Como sucede con todos los premios y galardones (Nobel, Óscar, Goya, Cervantes…), se producen casos –y a mayor relevancia aún más– ya no sólo de más o menos justicia, también completamente paradójicos y llenos de contradicciones: escritores a los que nunca se les reconoció con el Nobel (Borges –siempre el primero de esta lista–, Joyce, Mulisch, Nabokov, Auden, Zola, Cortázar, Hugo Claus… y otros como Sartre que lo rechazaron para luego pedir la “pasta” del premio); actores y directores que jamás recibieron el Óscar (Kirk Douglas –aunque sorprendentemente su hijo Michael sí–, Cary Grant, Chaplin, Richard Burton, E. G. Robinson…), o artistas que murieron en la pobreza o falta de reconocimiento (Van Gogh, Rembrandt…) y posteriormente sus obras se han vendido por cifras desorbitadas sin el más mínimo “premio” en vida.
En los últimos Premios de la Academia, mejor conocidos como los Óscar, hubo una película en la que todos los críticos coincidieron en señalar como la gran derrotada: Lincoln (ídem, 2012); dirigida por Spielberg e interpretada por Daniel Day-Lewis.

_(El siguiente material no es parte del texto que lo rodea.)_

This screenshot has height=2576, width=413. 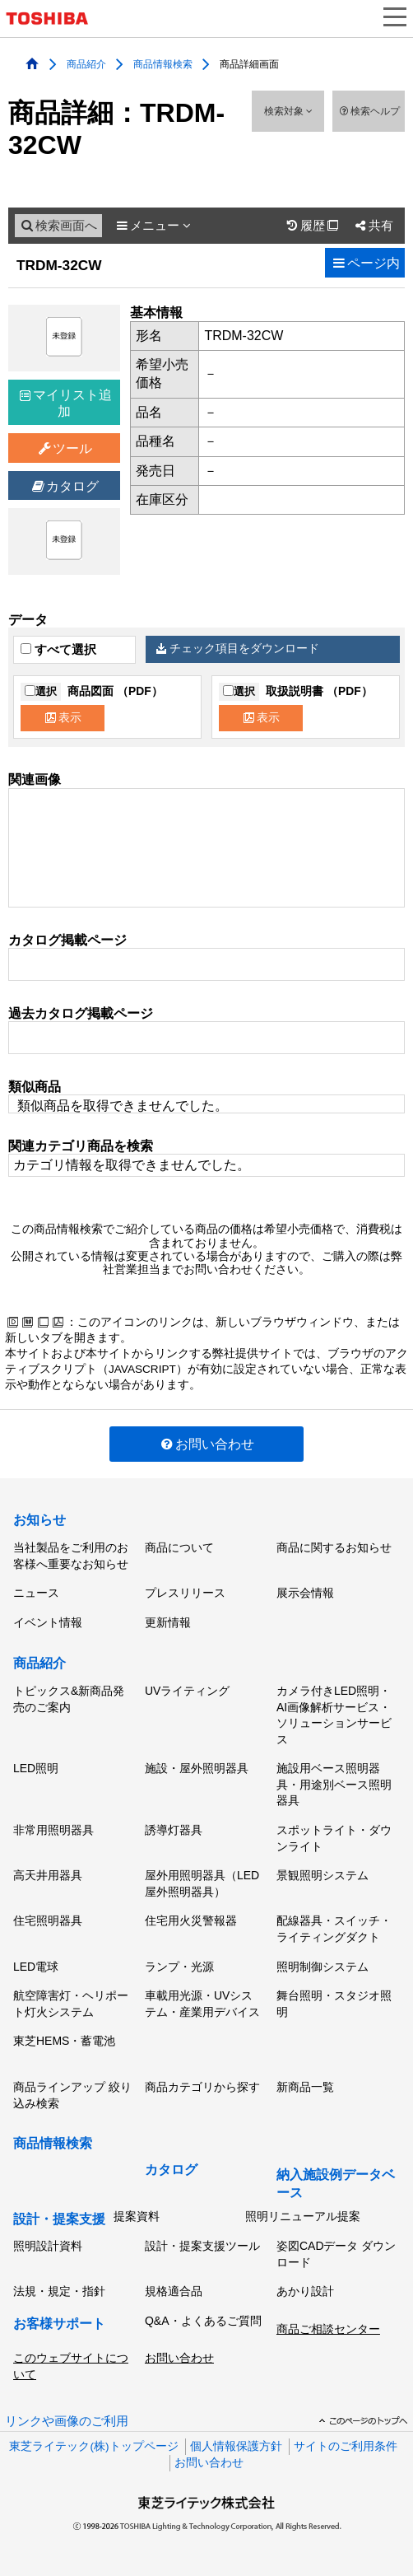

En la línea del leitmotiv de este artículo, en el citado film se da otra de las paradojas de las que hablo, pues si Lincoln fue la gran derrotada, en ella se encumbró a Day-Lewis como uno de los grandes vencedores, pasando a la historia como el único actor en conseguir tres Óscars al mejor intérprete, algo que sin duda lo convierte en el mejor –premios aparte– de su generación (Tom Hanks, Viggo Mortensen, Sean Penn, Kevin Bacon o Tim Robbins) demostrando a su vez la virtud de saber elegir bien sus papeles, trabajando tan sólo cada dos o tres años, en especial en el último tiempo.
El actor, hijo del importante poeta inglés Cecil Day-Lewis y la actriz Jill Balcon posee –paradójicamente– nacionalidad irlandesa, y está casado con Rebeca Miller, la hija del dramaturgo Arthur Miller. Coleccionista de premios (casi el centenar) y nominaciones (supera las cien), cualquiera de sus trabajos podría estar en esas manidas y superficiales listas de las mejores películas y corroborados de actuaciones memorables: Mi hermosa lavandería (My beautiful laundrette, 1985), Mi pie izquierdo (My left foot, 1989), La edad de la inocencia (The age of innocence, 1993), Gangs of New York (ídem, 2002) o Pozos de ambición (There will be blood, 2007), sin olvidar otras no menos reseñables como La insoportable levedad del ser (The unbearable lightness of being, 1988), En el nombre del padre (In the name of the father, 1993) o The boxer (ídem, 1997), y es que en el caso de Day-Lewis sus actuaciones no bajan del notable.
Fue el hombre capaz de rechazar los papeles protagonistas de Philadelphia (ídem, 1993 y Óscar al mejor actor), Entrevista con el vampiro (Interview with the vampire, 1994, y ningún Óscar) o El señor de los anillos (The lord of the rings, 2001-2013, y ningún Óscar a mejor actor) en la piel de Aragorn y por contra aceptar el de Lincoln –destinado a ser interpretado por Liam Neeson, que paradójicamente no posee ningún Óscar y quizá aquí lo hubiese obtenido, quizá–; el actor que tras The boxer lo abandonó todo y se estableció en Italia abrumado y acosado por la fama para dedicarse a aprender el oficio de zapatero; aquél que bordó el genial papel de Bill El Carnicero trabajándolo mientras escuchaba al rapero Eminem; el hijo del poeta que en 1989 interpretando Hamlet en el teatro creyó estar hablando con el espíritu de su padre fallecido y abandonó el escenario en plena actuación; Daniel Day-Lewis, un actor en el que confluyen variadas paradojas cuya realidad es la de ser uno de los mejores actores de todos los tiempos, y éso sí que no es ninguna paradoja.